Though the $18 million transaction was minuscule in comparison to IndyMac’s $32 billion in assets, it had tremendous significance. If IndyMac had lost its well-capitalized status it would not have been allowed to accept “brokered deposits” from other financial institutions. Brokered deposits are typically high-yielding certificates of deposit arranged by brokers and sold to savings and loans. IndyMac relied heavily on brokered deposits, which amounted to $6.8 billion or 37 percent of its total deposits last spring.

“This is very significant in terms of whether IndyMac was over or under the O.T.S.’s thresholds for capital,” said Bert Ely, a veteran banking analysts in Alexandria, Va. “But what’s really troubling is that it seems to have been going on elsewhere.”

The episode had a link to the savings-and-loan scandals of the late 1980s, which cost the federal government more than $100 billion.

Mr. Dochow played a central role in the savings-and-loan scandal of the 1980s, overriding a recommendation by federal bank examiners in San Francisco to seize Lincoln Savings, the giant savings and loan owned by Charles Keating. Lincoln became one of the biggest institutions to collapse. Mr. Keating served four and a half years in prison before his fraud and racketeering convictions were overturned. He later pleaded guilty to more limited charges, and was sentenced to the time already served.

Senator Charles E. Grassley, Republican of Iowa and the ranking member of the Senate Finance Committee, said the regulator’s behavior raised new doubts about the Office of Thrift Supervision, which has long had a reputation for being the most permissive of all the federal bank regulators.

“The role of the Office of Thrift Supervision, as the name says, is to supervise these banks, not conspire with them,” Mr. Grassley said in a statement. “If the Office of Thrift Supervision is turning a blind eye to capitalization requirements, Congress needs to know.”

John M. Reich, director of the Office of Thrift Supervision, said the $18 million maneuver was “a relatively small factor” in the collapse of IndyMac. But he said he had removed Mr. Dochow from his job as the agency’s western director pending the results of a separate inquiry.

Mr. Thorson, the Treasury’s inspector general, described an intricate process by which the Office of Thrift Supervision, or at least Mr. Dochow, had quietly helped IndyMac paper over its difficulties.

In a letter to Mr. Grassley, Mr. Thorson said that IndyMac’s auditor, Ernst & Young, had discovered several issues in early May that required IndyMac to retroactively adjust its financial results for the three months that ended on March 31.

Those adjustments would have reduced IndyMac’s capital to a level that would have deprived it of its classification as a well-capitalized institution.

IndyMac executives did not dispute the adjustments, according to Mr. Thorson. But they did meet with Mr. Dochow on May 9 to ask if they could backdate the $18 million capital injection by retroactively listing it as a “receivable” on IndyMac’s books as of March 31, Mr. Thorson said.

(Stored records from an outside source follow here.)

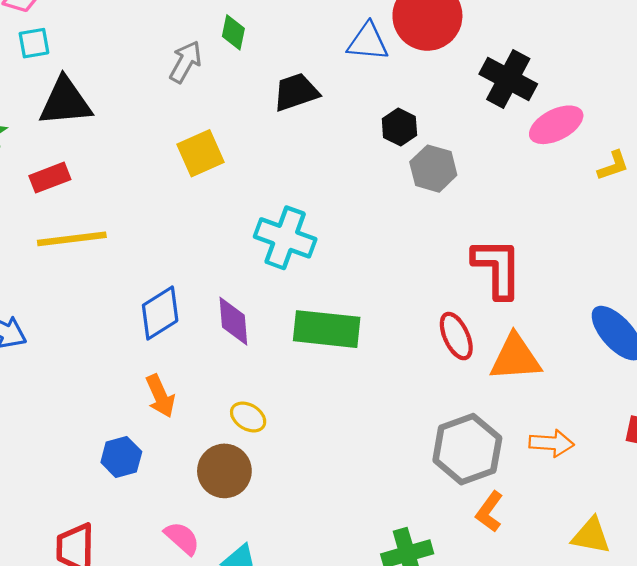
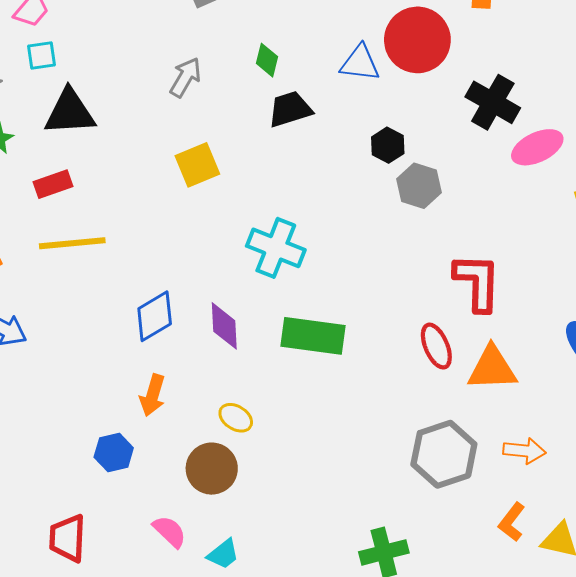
green diamond: (233, 32) -> (267, 60), moved
orange arrow: (160, 396) -> (153, 395), turned 39
orange L-shape: (489, 512) -> (512, 522), moved

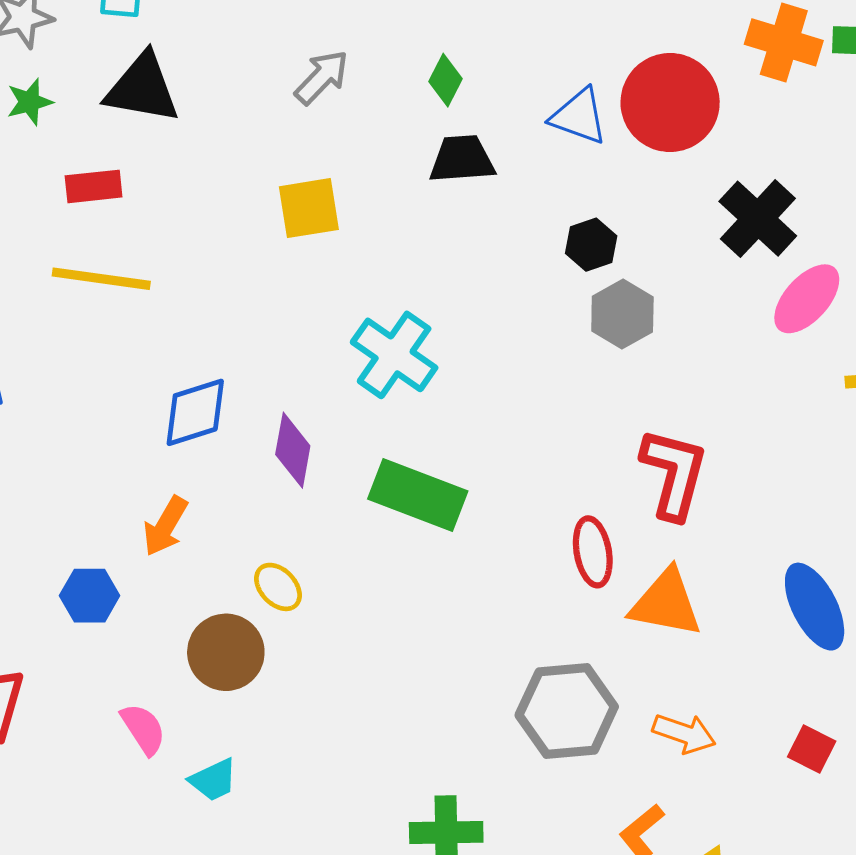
pink ellipse: (537, 147) -> (807, 299), turned -36

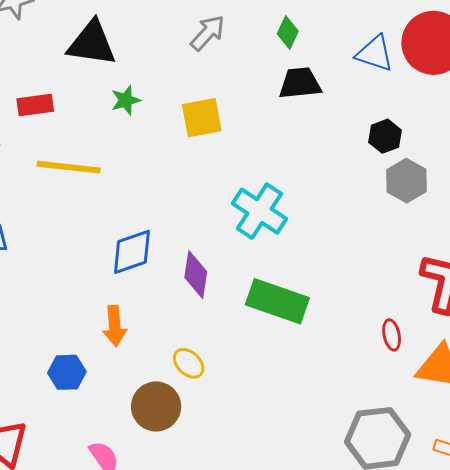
green star: (30, 102) -> (126, 100), moved
red rectangle: (94, 186) -> (35, 105), moved
orange arrow: (165, 526) -> (115, 326), turned -33
red ellipse: (593, 552) -> (392, 335), size x0.7

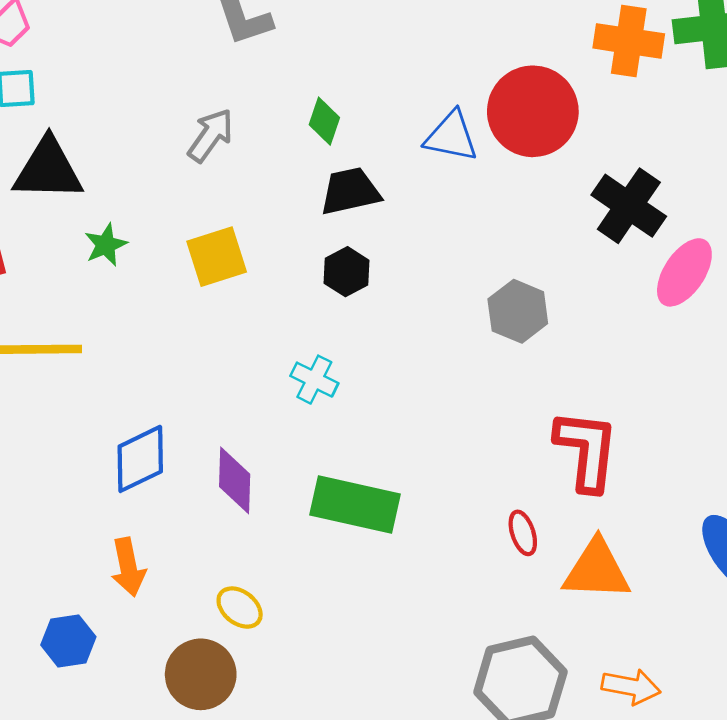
black hexagon: (385, 136) -> (346, 272), moved
cyan cross: (259, 211) -> (314, 380), size x0.6

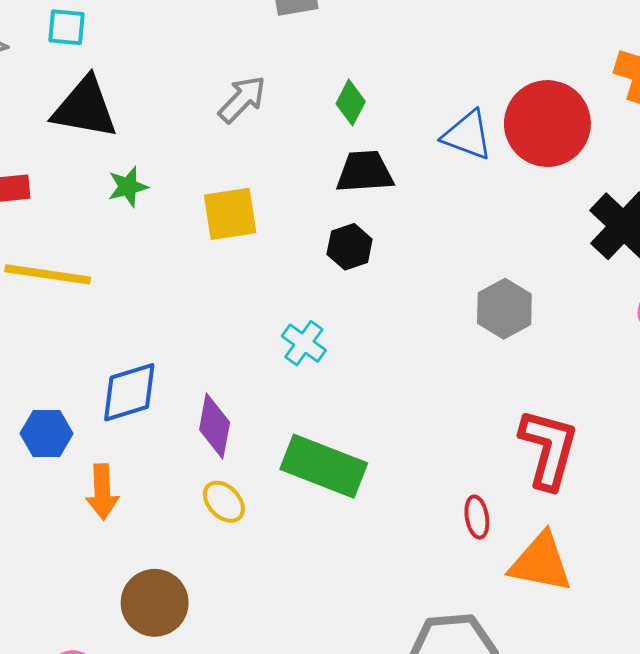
yellow ellipse: (240, 608) -> (224, 502), moved
blue hexagon: (68, 641) -> (46, 434), moved

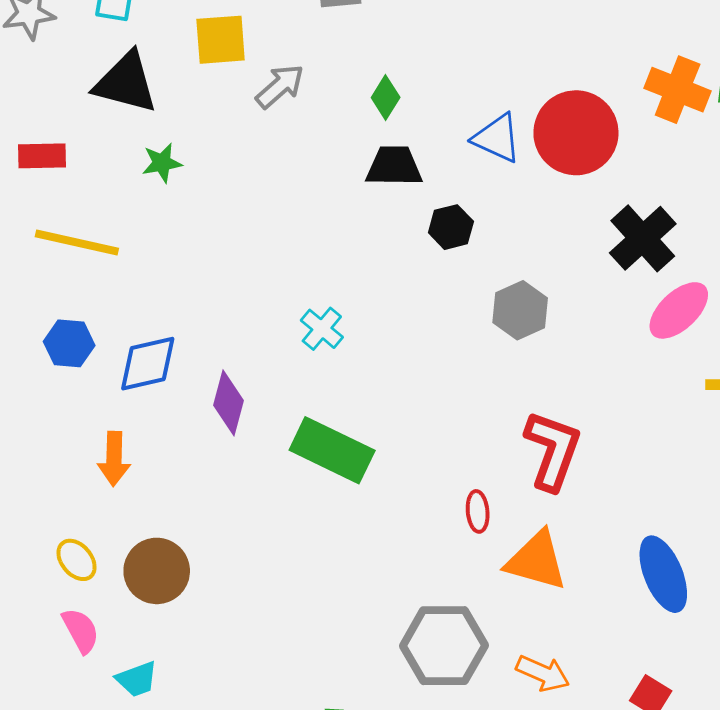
yellow square: (230, 214) -> (221, 40), moved
black hexagon: (350, 247) -> (451, 227), moved
blue hexagon: (46, 434) -> (69, 343), moved
yellow ellipse: (224, 502) -> (77, 560), moved

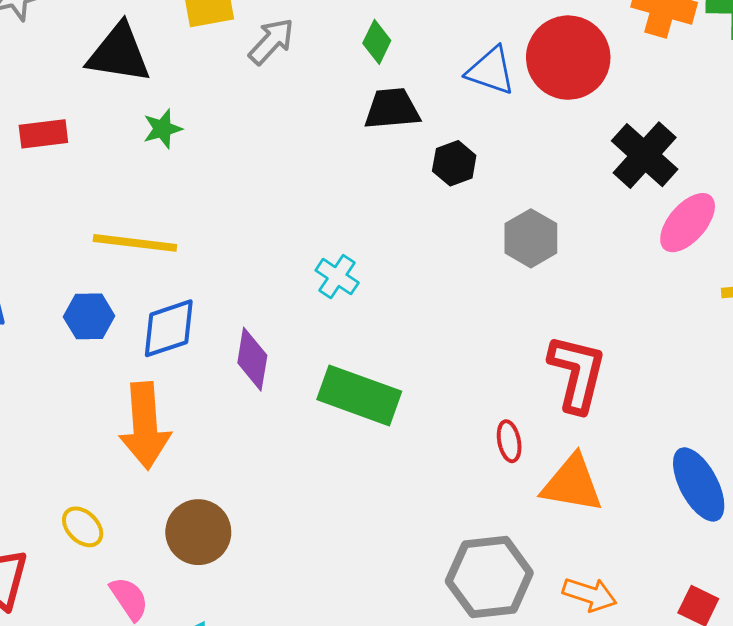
yellow line: (77, 243) -> (135, 243), moved
orange arrow: (114, 459) -> (145, 426), size x1.6
yellow ellipse: (77, 560) -> (83, 527), moved

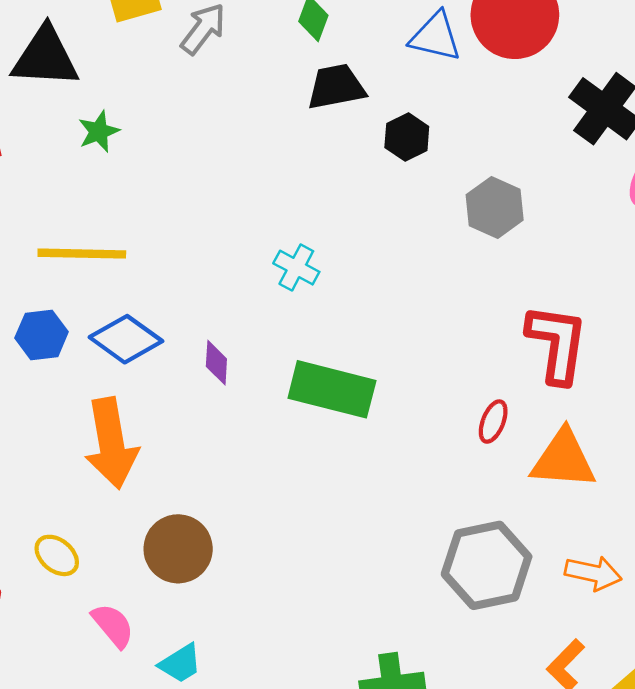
blue diamond: (169, 328) -> (126, 339), turned 60
purple diamond: (252, 359) -> (216, 363), size x0.7
red ellipse: (509, 441) -> (493, 422), turned 39

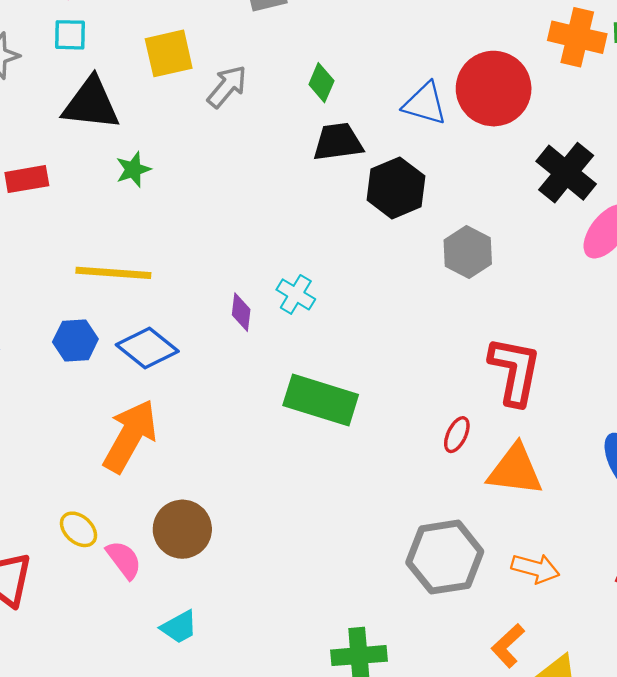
black hexagon: (407, 137) -> (396, 188), size x1.5
purple diamond: (216, 363) -> (241, 312), moved
orange arrow: (111, 443) -> (130, 436), turned -144
pink semicircle: (113, 625) -> (124, 560), moved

Mr. Dochow agreed, and IndyMac filed an amended report for its first quarter that showed a higher capital ratio., Mr. Thorson said. To investors, there was no sign that IndyMac’s capital had ever dipped below what was required to qualify for well-capitalized status. In fact, the amended report slightly increased the capital ratio above what the bank had originally reported.

William K. Black, a senior bank regulator during the savings and loan crisis and the author of “The Best Way to Rob a Bank is to Own One,” said Mr. Dochow’s lenience highlighted the longstanding unwillingness of the Office of Thrift Supervision to take charge.

“The O.T.S. did nothing effective to regulate any of the specialized large nonprime lenders,” Mr. Black said. “So what you got was what the F.B.I. accurately described as early as 2004 as an epidemic of mortgage fraud.”

Mr. Black said that the Office of Thrift Supervision had never put IndyMac on its watch list of troubled institutions before the Federal Deposit Insurance Corporation took it over in July and booked a loss of $8.9 billion to its insurance fund.